**WORK ORDER**
Go through the entries below and pick out every line with "Biscuits".

**RECORDS FOR PROCESSING**
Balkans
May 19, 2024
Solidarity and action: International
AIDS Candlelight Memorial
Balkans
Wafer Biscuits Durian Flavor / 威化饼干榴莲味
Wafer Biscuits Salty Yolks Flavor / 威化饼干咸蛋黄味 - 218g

--

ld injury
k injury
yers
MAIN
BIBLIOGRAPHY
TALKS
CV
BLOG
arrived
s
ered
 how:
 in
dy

**ANSWER TO THE PROBLEM**
Wafer Biscuits Durian Flavor / 威化饼干榴莲味
Wafer Biscuits Salty Yolks Flavor / 威化饼干咸蛋黄味 - 218g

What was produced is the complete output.